What you are asked to do: From the records below, please repeat exactly the line that has "Chaloch Regalim", the line that has "Ajudeu-nos a millorar", and every line between them, and nothing else.

• • • •

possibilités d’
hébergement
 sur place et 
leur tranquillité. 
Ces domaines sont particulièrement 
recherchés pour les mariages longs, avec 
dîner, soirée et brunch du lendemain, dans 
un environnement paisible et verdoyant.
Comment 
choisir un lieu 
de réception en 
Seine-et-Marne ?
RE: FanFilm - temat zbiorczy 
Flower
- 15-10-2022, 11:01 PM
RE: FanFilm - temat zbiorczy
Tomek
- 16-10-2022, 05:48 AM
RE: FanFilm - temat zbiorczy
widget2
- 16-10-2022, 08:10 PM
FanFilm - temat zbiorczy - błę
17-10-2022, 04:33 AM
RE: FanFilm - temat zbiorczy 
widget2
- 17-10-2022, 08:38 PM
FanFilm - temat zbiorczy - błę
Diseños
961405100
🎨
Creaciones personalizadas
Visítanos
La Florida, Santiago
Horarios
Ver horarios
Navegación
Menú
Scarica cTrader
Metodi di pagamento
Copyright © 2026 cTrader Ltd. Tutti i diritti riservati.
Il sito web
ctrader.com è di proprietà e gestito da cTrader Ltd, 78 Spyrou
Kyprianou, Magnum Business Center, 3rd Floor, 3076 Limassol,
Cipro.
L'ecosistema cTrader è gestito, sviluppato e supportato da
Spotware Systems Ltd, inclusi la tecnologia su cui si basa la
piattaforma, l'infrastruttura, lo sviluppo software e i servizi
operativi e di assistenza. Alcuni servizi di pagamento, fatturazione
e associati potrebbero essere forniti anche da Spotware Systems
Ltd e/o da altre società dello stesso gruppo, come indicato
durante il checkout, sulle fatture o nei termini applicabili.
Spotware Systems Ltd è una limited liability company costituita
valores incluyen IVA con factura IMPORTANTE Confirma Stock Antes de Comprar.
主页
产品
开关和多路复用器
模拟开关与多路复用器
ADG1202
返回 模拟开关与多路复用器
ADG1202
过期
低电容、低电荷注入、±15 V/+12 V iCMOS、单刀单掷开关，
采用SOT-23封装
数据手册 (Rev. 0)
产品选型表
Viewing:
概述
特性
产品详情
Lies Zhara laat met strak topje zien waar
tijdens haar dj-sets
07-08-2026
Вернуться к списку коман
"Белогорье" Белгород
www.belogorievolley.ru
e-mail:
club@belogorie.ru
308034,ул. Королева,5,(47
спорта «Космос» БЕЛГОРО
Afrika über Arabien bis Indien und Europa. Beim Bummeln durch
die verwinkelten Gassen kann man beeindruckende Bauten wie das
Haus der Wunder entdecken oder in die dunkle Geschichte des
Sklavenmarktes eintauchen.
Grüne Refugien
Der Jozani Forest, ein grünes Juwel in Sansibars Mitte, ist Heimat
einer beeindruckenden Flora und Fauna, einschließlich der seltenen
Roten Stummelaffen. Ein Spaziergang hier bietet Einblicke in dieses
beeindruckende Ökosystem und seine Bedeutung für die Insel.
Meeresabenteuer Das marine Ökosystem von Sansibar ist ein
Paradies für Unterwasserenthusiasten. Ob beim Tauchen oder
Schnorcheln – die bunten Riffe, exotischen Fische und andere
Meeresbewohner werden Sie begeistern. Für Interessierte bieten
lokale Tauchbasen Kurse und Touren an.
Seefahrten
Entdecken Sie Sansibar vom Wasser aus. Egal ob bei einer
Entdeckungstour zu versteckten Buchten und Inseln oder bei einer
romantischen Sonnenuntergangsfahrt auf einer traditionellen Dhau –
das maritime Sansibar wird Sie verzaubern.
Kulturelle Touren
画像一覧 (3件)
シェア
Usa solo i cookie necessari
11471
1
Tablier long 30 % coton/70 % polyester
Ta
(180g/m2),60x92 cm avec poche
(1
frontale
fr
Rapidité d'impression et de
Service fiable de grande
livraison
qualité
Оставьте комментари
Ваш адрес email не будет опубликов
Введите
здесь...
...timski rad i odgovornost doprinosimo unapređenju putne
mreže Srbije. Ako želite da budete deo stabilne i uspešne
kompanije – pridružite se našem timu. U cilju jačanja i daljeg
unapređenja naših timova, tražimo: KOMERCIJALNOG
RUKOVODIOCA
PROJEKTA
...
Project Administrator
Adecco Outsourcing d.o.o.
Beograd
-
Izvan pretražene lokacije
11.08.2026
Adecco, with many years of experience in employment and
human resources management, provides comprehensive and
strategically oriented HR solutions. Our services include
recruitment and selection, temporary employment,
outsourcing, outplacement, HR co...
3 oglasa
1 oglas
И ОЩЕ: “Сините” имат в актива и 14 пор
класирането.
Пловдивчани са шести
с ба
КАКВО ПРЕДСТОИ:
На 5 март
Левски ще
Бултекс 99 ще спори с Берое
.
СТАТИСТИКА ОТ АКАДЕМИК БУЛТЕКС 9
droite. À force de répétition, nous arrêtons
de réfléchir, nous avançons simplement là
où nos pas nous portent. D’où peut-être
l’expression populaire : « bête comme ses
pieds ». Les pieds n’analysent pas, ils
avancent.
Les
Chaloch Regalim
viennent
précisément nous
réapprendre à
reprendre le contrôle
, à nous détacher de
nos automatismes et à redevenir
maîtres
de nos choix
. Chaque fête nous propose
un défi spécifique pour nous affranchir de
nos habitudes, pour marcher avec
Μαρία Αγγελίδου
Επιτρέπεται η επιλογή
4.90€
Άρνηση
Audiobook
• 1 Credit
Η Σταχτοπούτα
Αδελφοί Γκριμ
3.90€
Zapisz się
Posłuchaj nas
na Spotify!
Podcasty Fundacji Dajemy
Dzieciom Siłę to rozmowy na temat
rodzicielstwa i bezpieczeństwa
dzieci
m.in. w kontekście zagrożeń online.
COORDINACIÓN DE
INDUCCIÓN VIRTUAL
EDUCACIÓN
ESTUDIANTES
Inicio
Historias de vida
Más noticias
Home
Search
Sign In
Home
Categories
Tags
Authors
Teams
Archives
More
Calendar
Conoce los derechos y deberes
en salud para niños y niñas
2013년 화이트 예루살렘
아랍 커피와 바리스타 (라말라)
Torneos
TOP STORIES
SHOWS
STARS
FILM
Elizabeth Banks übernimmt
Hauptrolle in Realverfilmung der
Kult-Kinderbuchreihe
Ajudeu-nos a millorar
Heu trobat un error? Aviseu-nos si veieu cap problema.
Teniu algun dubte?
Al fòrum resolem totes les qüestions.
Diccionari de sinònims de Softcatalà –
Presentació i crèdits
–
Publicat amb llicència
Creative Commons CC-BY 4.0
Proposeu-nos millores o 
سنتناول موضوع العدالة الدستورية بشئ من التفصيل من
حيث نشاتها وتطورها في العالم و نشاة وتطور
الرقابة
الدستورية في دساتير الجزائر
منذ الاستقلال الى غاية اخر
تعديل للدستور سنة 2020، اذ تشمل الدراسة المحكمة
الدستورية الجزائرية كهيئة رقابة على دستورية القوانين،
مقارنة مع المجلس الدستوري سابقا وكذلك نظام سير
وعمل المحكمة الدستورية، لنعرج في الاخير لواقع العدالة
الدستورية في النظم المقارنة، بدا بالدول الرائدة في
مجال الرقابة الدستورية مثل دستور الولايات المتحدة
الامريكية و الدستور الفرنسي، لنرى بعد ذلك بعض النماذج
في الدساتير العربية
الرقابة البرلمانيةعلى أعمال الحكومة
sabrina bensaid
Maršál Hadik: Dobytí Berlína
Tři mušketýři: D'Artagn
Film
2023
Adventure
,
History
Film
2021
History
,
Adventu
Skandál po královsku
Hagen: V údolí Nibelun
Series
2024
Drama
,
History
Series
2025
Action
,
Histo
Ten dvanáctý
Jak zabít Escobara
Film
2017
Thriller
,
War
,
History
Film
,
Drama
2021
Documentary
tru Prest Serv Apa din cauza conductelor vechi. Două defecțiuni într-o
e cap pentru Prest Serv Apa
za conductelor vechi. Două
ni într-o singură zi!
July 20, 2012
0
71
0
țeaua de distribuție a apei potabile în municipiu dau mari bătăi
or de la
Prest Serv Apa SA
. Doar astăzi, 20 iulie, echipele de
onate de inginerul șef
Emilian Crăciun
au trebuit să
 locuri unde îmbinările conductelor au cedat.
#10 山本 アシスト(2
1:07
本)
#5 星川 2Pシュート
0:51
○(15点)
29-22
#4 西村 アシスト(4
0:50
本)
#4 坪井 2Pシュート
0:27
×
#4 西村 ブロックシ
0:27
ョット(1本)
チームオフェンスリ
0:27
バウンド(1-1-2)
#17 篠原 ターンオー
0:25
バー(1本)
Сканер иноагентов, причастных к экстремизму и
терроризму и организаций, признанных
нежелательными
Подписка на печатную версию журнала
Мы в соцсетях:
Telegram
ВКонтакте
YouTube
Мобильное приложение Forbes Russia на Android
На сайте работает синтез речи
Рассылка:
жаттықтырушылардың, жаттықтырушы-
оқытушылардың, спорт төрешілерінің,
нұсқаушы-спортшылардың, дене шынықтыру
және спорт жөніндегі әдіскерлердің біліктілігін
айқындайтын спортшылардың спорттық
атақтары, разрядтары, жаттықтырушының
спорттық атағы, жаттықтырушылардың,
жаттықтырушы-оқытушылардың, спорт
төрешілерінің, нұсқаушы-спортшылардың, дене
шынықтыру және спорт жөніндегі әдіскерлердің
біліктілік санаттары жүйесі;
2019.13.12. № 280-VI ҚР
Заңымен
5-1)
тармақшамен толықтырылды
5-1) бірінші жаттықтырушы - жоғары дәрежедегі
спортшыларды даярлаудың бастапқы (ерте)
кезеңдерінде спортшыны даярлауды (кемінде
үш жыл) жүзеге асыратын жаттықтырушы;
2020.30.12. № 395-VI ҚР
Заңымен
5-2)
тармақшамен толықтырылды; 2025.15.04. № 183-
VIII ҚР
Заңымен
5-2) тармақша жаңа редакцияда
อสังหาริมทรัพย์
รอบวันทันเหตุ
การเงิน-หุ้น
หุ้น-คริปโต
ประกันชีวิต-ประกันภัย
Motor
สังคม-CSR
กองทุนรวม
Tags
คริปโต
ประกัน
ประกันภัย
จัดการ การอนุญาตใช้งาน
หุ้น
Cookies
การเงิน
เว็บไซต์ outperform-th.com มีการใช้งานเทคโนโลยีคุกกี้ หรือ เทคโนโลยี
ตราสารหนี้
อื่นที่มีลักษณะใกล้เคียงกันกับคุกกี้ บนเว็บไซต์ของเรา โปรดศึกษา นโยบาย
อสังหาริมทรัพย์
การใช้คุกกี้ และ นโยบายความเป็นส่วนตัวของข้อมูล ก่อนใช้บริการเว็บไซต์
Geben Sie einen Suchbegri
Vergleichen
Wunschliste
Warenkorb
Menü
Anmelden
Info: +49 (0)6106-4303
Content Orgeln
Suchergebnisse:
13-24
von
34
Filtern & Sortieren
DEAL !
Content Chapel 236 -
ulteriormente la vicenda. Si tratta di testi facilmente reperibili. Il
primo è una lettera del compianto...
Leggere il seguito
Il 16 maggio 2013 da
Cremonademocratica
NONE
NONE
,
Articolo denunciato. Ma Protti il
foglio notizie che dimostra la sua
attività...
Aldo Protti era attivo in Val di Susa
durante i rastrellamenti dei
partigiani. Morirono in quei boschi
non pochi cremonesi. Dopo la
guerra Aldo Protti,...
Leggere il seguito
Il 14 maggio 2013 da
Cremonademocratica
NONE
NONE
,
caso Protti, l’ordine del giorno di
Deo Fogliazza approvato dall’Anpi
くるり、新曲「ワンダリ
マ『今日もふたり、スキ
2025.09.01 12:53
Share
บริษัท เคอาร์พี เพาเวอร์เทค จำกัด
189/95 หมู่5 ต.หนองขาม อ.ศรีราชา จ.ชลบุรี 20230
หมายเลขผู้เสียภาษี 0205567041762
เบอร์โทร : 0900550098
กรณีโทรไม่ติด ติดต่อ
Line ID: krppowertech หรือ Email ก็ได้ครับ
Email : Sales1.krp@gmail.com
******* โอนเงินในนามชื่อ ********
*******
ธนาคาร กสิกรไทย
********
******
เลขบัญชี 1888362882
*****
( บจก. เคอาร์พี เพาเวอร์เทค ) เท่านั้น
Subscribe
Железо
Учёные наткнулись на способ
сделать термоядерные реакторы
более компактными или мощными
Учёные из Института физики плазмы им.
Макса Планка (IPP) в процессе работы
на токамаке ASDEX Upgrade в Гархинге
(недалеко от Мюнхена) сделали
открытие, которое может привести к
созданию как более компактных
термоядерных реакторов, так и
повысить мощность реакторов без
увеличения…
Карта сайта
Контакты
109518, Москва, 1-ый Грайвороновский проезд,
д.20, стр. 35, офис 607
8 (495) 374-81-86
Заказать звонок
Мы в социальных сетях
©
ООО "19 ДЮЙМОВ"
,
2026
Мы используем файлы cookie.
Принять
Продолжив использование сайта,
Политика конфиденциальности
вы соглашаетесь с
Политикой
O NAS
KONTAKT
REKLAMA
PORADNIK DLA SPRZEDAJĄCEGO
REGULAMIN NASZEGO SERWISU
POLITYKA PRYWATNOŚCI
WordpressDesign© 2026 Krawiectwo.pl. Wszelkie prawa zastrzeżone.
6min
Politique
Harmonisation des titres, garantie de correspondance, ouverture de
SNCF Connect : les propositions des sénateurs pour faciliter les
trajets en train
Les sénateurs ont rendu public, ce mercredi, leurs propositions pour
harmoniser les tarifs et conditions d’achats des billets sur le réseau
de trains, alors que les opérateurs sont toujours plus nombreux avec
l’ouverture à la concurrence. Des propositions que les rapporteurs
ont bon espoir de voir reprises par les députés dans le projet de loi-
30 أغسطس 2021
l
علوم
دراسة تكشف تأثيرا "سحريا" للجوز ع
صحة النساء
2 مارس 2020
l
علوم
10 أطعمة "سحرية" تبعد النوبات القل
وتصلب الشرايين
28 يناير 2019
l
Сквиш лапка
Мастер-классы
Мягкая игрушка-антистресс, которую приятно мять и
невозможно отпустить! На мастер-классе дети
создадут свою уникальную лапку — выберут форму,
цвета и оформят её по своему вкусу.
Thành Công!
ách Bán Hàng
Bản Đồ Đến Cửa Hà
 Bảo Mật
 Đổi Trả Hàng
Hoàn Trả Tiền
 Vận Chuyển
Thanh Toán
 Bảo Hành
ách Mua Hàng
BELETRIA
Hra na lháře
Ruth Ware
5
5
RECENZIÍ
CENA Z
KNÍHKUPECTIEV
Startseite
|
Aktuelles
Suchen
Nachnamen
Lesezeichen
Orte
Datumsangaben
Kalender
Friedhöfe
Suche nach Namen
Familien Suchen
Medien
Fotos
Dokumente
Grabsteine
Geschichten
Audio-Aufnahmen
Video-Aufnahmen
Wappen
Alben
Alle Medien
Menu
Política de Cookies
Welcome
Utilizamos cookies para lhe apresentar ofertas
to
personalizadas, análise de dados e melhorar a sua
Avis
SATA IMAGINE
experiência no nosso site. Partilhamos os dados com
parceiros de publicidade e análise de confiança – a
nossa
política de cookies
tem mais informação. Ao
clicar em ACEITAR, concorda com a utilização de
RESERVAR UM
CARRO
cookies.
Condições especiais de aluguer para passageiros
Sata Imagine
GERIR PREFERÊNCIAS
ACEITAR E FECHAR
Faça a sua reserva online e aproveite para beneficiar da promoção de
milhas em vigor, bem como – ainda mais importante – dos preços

• • • •

Written reply:
Chaloch Regalim
viennent
précisément nous
réapprendre à
reprendre le contrôle
, à nous détacher de
nos automatismes et à redevenir
maîtres
de nos choix
. Chaque fête nous propose
un défi spécifique pour nous affranchir de
nos habitudes, pour marcher avec
Μαρία Αγγελίδου
Επιτρέπεται η επιλογή
4.90€
Άρνηση
Audiobook
• 1 Credit
Η Σταχτοπούτα
Αδελφοί Γκριμ
3.90€
Zapisz się
Posłuchaj nas
na Spotify!
Podcasty Fundacji Dajemy
Dzieciom Siłę to rozmowy na temat
rodzicielstwa i bezpieczeństwa
dzieci
m.in. w kontekście zagrożeń online.
COORDINACIÓN DE
INDUCCIÓN VIRTUAL
EDUCACIÓN
ESTUDIANTES
Inicio
Historias de vida
Más noticias
Home
Search
Sign In
Home
Categories
Tags
Authors
Teams
Archives
More
Calendar
Conoce los derechos y deberes
en salud para niños y niñas
2013년 화이트 예루살렘
아랍 커피와 바리스타 (라말라)
Torneos
TOP STORIES
SHOWS
STARS
FILM
Elizabeth Banks übernimmt
Hauptrolle in Realverfilmung der
Kult-Kinderbuchreihe
Ajudeu-nos a millorar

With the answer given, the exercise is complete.